Strange this is a new build. trying to run pelias prepare placeholder to see if that fixes it.

So looking at the code for pelias prepare placeholder it looks like it's building store.sqlite3 from wof.extract, where as the documentation, https://github.com/pelias/placeholder, tells you to download store.sqlite3 from https://data.geocode.earth/placeholder/store.sqlite3.gz. Am I correct to assume the docker prepare placeholder hasn't been updated, or the wof.extract or sql importer isn't correct for the new schema, and that's why the DB schema out of date error is happening on new builds?

getorca commented 4 years ago

Interesting downloading the store.sqlite3 file from geocode.earth seems to have solved some of the issues, but still getting 141 regressions errors vs 140 for planet, here's the latest pastebin, https://pastebin.com/SGhPXW75

It's solved the original Canada issue I was seeing, and the following test are much better:

Is the correct order to download, prepare and import each source documented? I believe the order matters as some depend on others?

missinglink commented 4 years ago

@getorca thanks for the detailed report, I've managed to find the source of the Canada issue and opened a PR to resolve it: https://github.com/pelias/wof/pull/13

I'll kick off a rebuild of all the Geocode Earth data downloads and they should be available in <1 day

missinglink commented 4 years ago

@getorca I've republished the data, please re-download and try again:

curl -O https://data.geocode.earth/wof/dist/sqlite/whosonfirst-data-admin-ca-latest.db.bz2

lbunzip2 whosonfirst-data-admin-ca-latest.db.bz2

shasum -a256 whosonfirst-data-admin-ca-latest.db
b8bdb2a618927e921cb43debcabff1958e10afb438bdfb64af4e13138afc7bc3

sqlite3 whosonfirst-data-admin-ca-latest.db 'SELECT id, source, is_alt FROM geojson WHERE id = 85633041'
85633041|whosonfirst|0                               <--- this is the row which was missing
85633041|naturalearth-display-terrestrial-zoom6|1
85633041|naturalearth|1
85633041|quattroshapes|1
85633041|whosonfirst-reversegeo|1
getorca commented 4 years ago

thanks for your hard work, and helping me find the errors. It can be a bit intimidating with the long build times and number of sources/importers to debug. Trying now, will report back

getorca commented 4 years ago

Yup, solves the Canada issue.

missinglink commented 4 years ago

There was unfortunately another bug so I had to regenerate all the data again, should all be 💯 again now.
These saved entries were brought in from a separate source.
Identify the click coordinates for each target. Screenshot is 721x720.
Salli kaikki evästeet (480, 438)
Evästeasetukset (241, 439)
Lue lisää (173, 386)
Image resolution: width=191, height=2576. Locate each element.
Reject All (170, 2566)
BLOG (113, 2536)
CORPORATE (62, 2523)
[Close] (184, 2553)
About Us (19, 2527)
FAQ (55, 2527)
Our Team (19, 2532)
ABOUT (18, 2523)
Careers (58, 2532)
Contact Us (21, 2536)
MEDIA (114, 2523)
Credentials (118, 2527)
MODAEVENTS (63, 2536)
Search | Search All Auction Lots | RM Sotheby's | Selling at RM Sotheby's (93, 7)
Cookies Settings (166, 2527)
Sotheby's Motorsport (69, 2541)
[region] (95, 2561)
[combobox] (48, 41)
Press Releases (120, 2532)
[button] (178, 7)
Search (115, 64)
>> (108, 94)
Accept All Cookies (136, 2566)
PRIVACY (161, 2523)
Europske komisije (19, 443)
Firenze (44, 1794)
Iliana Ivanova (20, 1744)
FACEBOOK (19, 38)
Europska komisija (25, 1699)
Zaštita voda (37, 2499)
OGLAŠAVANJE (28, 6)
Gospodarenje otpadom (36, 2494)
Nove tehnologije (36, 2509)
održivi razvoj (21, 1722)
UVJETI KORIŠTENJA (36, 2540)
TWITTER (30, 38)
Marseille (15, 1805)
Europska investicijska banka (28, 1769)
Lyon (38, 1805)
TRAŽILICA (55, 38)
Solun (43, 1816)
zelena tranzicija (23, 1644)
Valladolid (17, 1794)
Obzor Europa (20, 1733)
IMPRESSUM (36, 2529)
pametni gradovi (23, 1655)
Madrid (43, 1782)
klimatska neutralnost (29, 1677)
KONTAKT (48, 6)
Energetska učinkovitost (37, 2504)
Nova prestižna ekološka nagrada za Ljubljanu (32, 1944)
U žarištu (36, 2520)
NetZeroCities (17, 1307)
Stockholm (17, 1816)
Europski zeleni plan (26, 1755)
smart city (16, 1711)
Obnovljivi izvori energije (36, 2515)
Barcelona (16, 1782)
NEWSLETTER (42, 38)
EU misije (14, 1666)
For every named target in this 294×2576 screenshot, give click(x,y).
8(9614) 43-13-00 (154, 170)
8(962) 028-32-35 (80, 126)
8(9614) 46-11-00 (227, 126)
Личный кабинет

If the problem is solved for you please close the github issue. FYI we just recently started an OpenCollective, we are hoping to use the funds to hire someone part time to keep the community assets/code up-to-date.

getorca commented 4 years ago

There was unfortunately another bug so I had to regenerate all the data again, should all be again now.

If the problem is solved for you please close the github issue. FYI we just recently started an OpenCollective, we are hoping to use the funds to hire someone part time to keep the community assets/code up-to-date.

Yup, I will let you know ASAP, it might not be until later today or tomorrow. I destroyed the droplets I had the planet, and the NA build on, and I want to let my current import finish running.

missinglink commented 4 years ago

I'm going to close this issue due to inactivity.

I suspect that there may be some minor regressions remaining to the test suite related to the change of hosts for WOF dist files but I believe the critical errors have been resolved.

Thanks for your help in detecting the bugs.

Please feel free to open a new issue or let me know if this needs to be reopened.